Cumulative distribution functions

Cumulative distribution functions

Understanding the Cumulative Distribution Function (CDF)

  • The Cumulative Distribution Function, often abbreviated as CDF, is applied to continuous random variables. It gives the cumulative probability from negative infinity up to a given value.
  • For a continuous random variable X, the CDF at point x is denoted as F(x) = P(X ≤ x). This means that the CDF gives the probability that the random variable is less than or equal to a certain value.
  • The CDF is calculated as the integral of the probability density function (pdf) from negative infinity to the given point.
  • The CDF is always between 0 and 1. The closer the value of the CDF is to one, then the greater the likelihood that a randomly selected value from the distribution will fall within that range.
  • The CDF graph is monotonic, which means it never decreases as it moves along the x-axis. This is because it’s impossible for the cumulative probability to decrease as we move up along the range of possible values.

Properties of the CDF

  • The function of the CDF begins at 0 and increases or remains steady up to a value of 1.
  • For any two distinct values a and b where a is less than b, F(a) will always be less than or equal to F(b). This is due to monotonous nature of the CDF.
  • The value of the CDF at negative infinity is 0, and at positive infinity is 1.

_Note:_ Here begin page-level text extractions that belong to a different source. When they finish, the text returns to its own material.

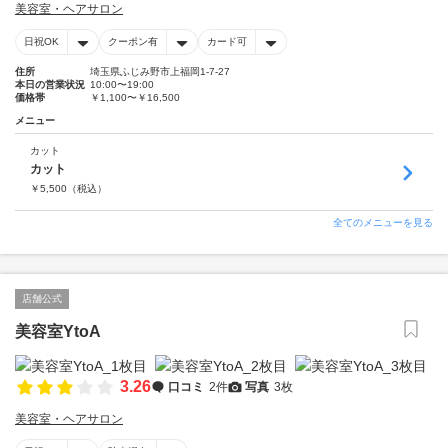
美容室・ヘアサロン
日祝OK
クーポン有
カード可
住所
埼玉県ふじみ野市上福岡1-7-27
本日の営業状況
10:00〜19:00
価格帯
￥1,100〜￥16,500
メニュー
カット
カット
￥
5,500
（税込）
全てのメニューを見る
店舗公式
美容室YtoA
3.26
口コミ
2件
写真
3枚
美容室・ヘアサロン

CDF and Probability Intervals

  • The probability that a continuous random variable falls within a certain interval can be calculated using the CDF. This is given by the formula P(a ≤ X ≤ b) = F(b) - F(a).
  • Using the CDF to find the probability over an interval is handy as it eliminates the need to compute definite integrals for each calculation.

Inverse Cumulative Distribution Function

  • The inverse CDF, also known as the Quantile Function, outputs the value for which the cumulative distribution of a random variable is less than or equal to a given probability.

Remember, beyond memorising the respective formulas, understanding the underlying concepts and logic is crucial! Be sure to revise your Integration techniques as it forms the fundamental tool for calculating CDF from pdf.